======== RECORDS FOR PROCESSING

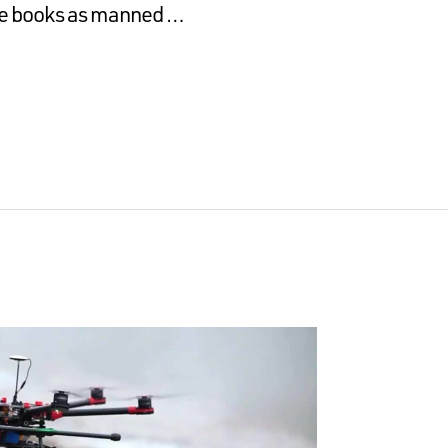
the books as manned …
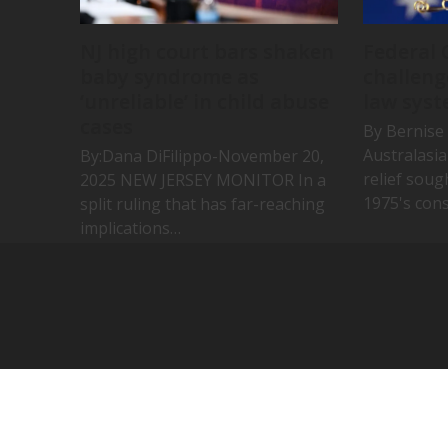
NJ high court bars shaken
Federal 
baby syndrome as
challeng
‘unreliable’ in child abuse
law syst
cases
By Bernise 
Australasi
By:Dana DiFilippo-November 20,
relief soug
2025 NEW JERSEY MONITOR In a
1975's cons
split ruling that has far-reaching
implications…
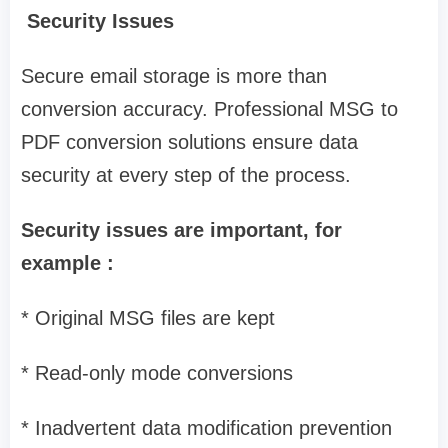
Security Issues
Secure email storage is more than
conversion accuracy. Professional MSG to
PDF conversion solutions ensure data
security at every step of the process.
Security issues are important, for
example :
* Original MSG files are kept
* Read-only mode conversions
* Inadvertent data modification prevention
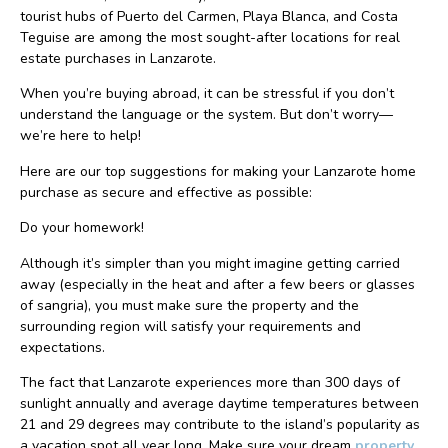
tourist hubs of Puerto del Carmen, Playa Blanca, and Costa
Teguise are among the most sought-after locations for real
estate purchases in Lanzarote.
When you’re buying abroad, it can be stressful if you don’t
understand the language or the system. But don’t worry—
we’re here to help!
Here are our top suggestions for making your Lanzarote home
purchase as secure and effective as possible:
Do your homework!
Although it’s simpler than you might imagine getting carried
away (especially in the heat and after a few beers or glasses
of sangria), you must make sure the property and the
surrounding region will satisfy your requirements and
expectations.
The fact that Lanzarote experiences more than 300 days of
sunlight annually and average daytime temperatures between
21 and 29 degrees may contribute to the island’s popularity as
a vacation spot all year long. Make sure your dream
property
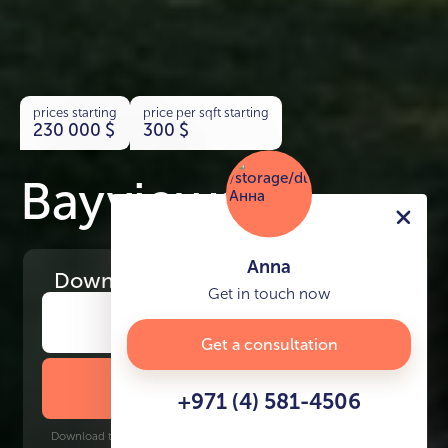
prices starting
price per sqft starting
230 000
$
300
$
Bayviews
Anna
Download
the project presentation
Get in touch now
Get a consultation
DOWNLOAD BROCHURE
+971 (4) 581-4506
Download time: 6 seconds | PDF, 13 MB | Updated 3-rd July 2022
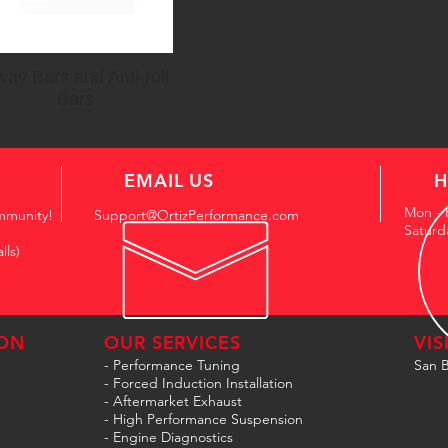
ay Bars and Anti-roll
Bars
EMAIL US
H
Mon - 
mmunity!
Support@OrtizPerformance.com
Saturd
lls)
ON
OUR SERVICES
VIS
- Performance Tuning
San B
- Forced Induction Installation
- Aftermarket Exhaust
- High Performance Suspension
- Engine Diagnostics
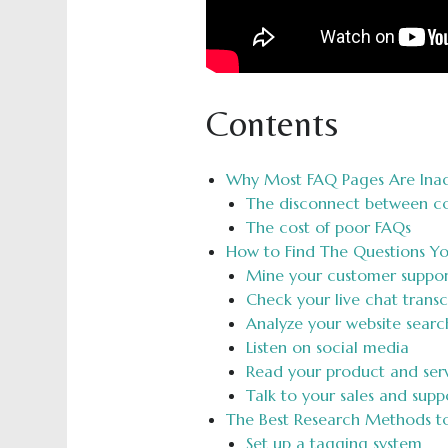
Contents
Why Most FAQ Pages Are Ina
The disconnect between co
The cost of poor FAQs
How to Find The Questions Y
Mine your customer support
Check your live chat transc
Analyze your website searc
Listen on social media
Read your product and serv
Talk to your sales and sup
The Best Research Methods to 
Set up a tagging system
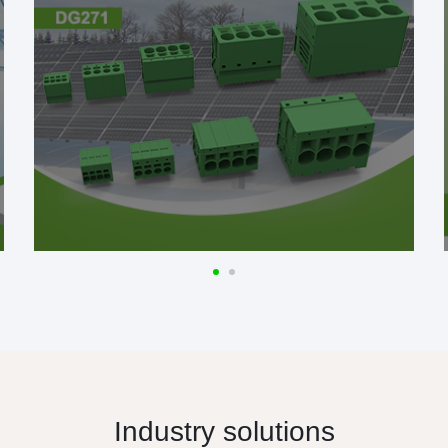
Industry solutions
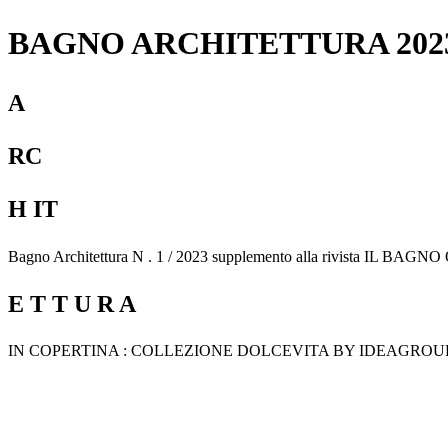
BAGNO ARCHITETTURA 202
A
RC
H IT
Bagno Architettura N . 1 / 2023 supplemento alla rivista IL BAG
E T T U R A
IN COPERTINA : COLLEZIONE DOLCEVITA BY IDEAGROU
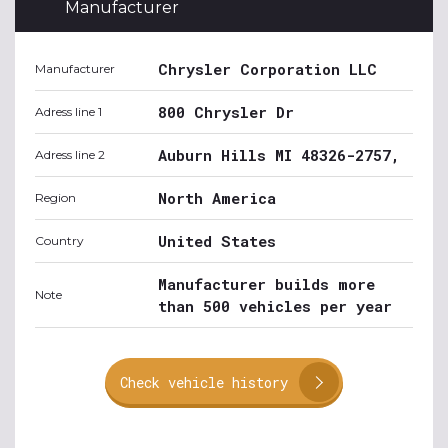
Manufacturer
Chrysler Corporation LLC
Manufacturer
800 Chrysler Dr
Adress line 1
Auburn Hills MI 48326-2757,
Adress line 2
North America
Region
United States
Country
Manufacturer builds more
Note
than 500 vehicles per year
Check vehicle history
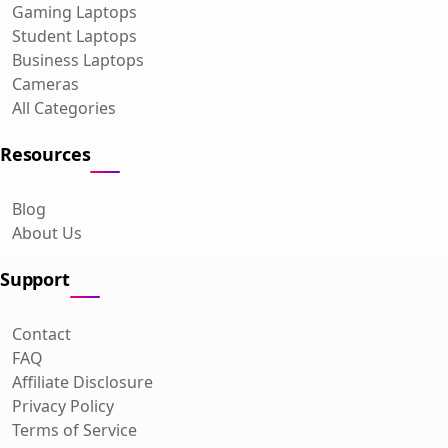
Gaming Laptops
Student Laptops
Business Laptops
Cameras
All Categories
Resources
Blog
About Us
Support
Contact
FAQ
Affiliate Disclosure
Privacy Policy
Terms of Service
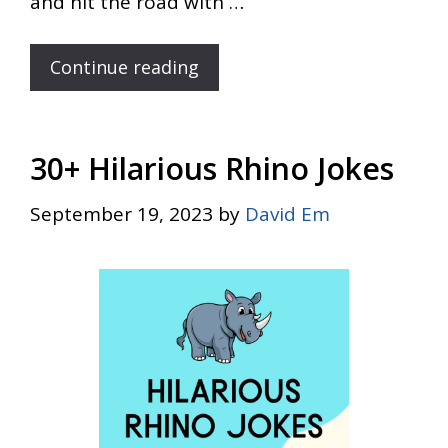
and hit the road with …
Continue reading
30+ Hilarious Rhino Jokes
September 19, 2023
by
David Em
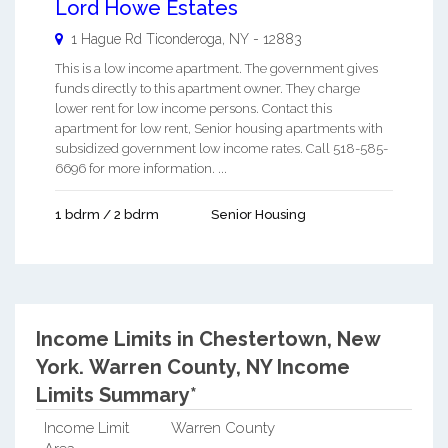
Lord Howe Estates
1 Hague Rd
Ticonderoga
,
NY
-
12883
This is a low income apartment. The government gives
funds directly to this apartment owner. They charge
lower rent for low income persons. Contact this
apartment for low rent, Senior housing apartments with
subsidized government low income rates. Call 518-585-
6696 for more information. ...
1 bdrm / 2 bdrm
Senior Housing
Income Limits in Chestertown, New
York.
Warren County, NY Income
Limits Summary*
Income Limit
Warren County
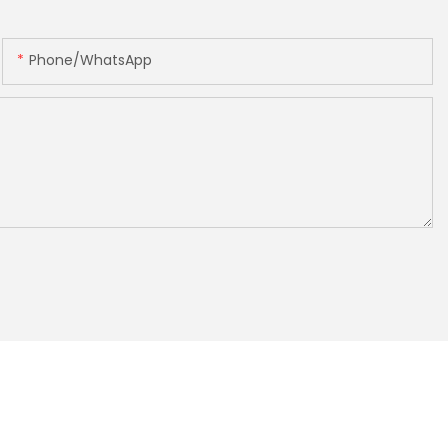
Phone/whatsApp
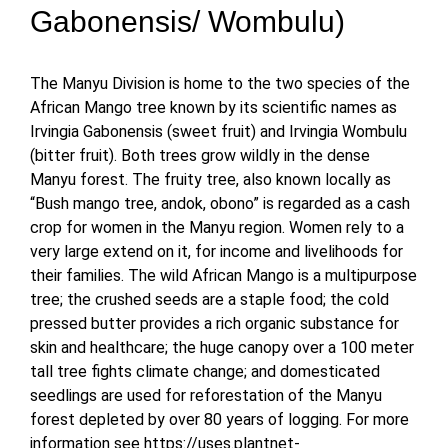
Gabonensis/ Wombulu)
The Manyu Division is home to the two species of the
African Mango tree known by its scientific names as
Irvingia Gabonensis (sweet fruit) and Irvingia Wombulu
(bitter fruit). Both trees grow wildly in the dense
Manyu forest. The fruity tree, also known locally as
“Bush mango tree, andok, obono” is regarded as a cash
crop for women in the Manyu region. Women rely to a
very large extend on it, for income and livelihoods for
their families. The wild African Mango is a multipurpose
tree; the crushed seeds are a staple food; the cold
pressed butter provides a rich organic substance for
skin and healthcare; the huge canopy over a 100 meter
tall tree fights climate change; and domesticated
seedlings are used for reforestation of the Manyu
forest depleted by over 80 years of logging. For more
information see https://uses.plantnet-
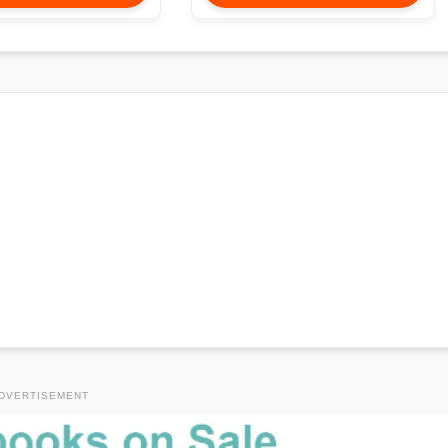
DVERTISEMENT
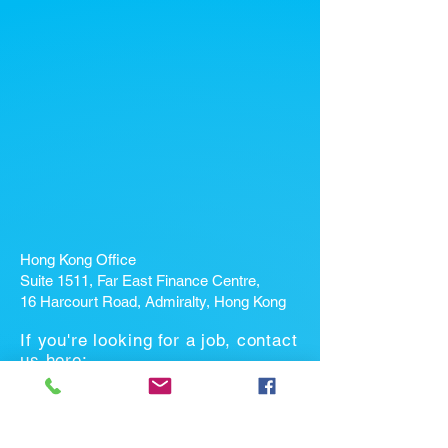
Hong Kong Office
Suite 1511, Far East Finance Centre,
16 Harcourt Road, Admiralty, Hong Kong
If you're looking for a job, contact
us here:
Enter Your Name *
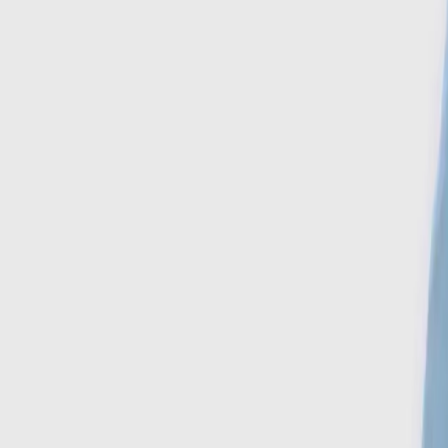
Search
Account
Home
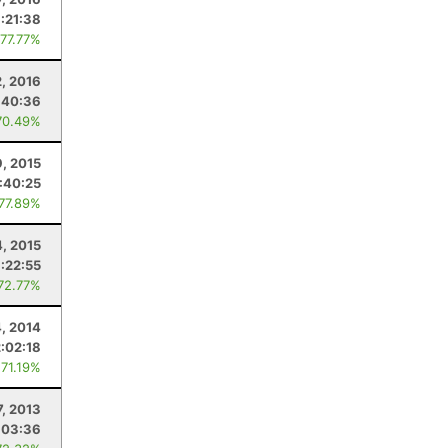
:21:38
 77.77%
2, 2016
:40:36
70.49%
, 2015
1:40:25
 77.89%
4, 2015
:22:55
 72.77%
4, 2014
2:02:18
 71.19%
7, 2013
:03:36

================

» **REQUIRED WORK**
Within the preceding material, tally each line that holds the word "information". Write down only the total.

» **RESPONSE AREA**
2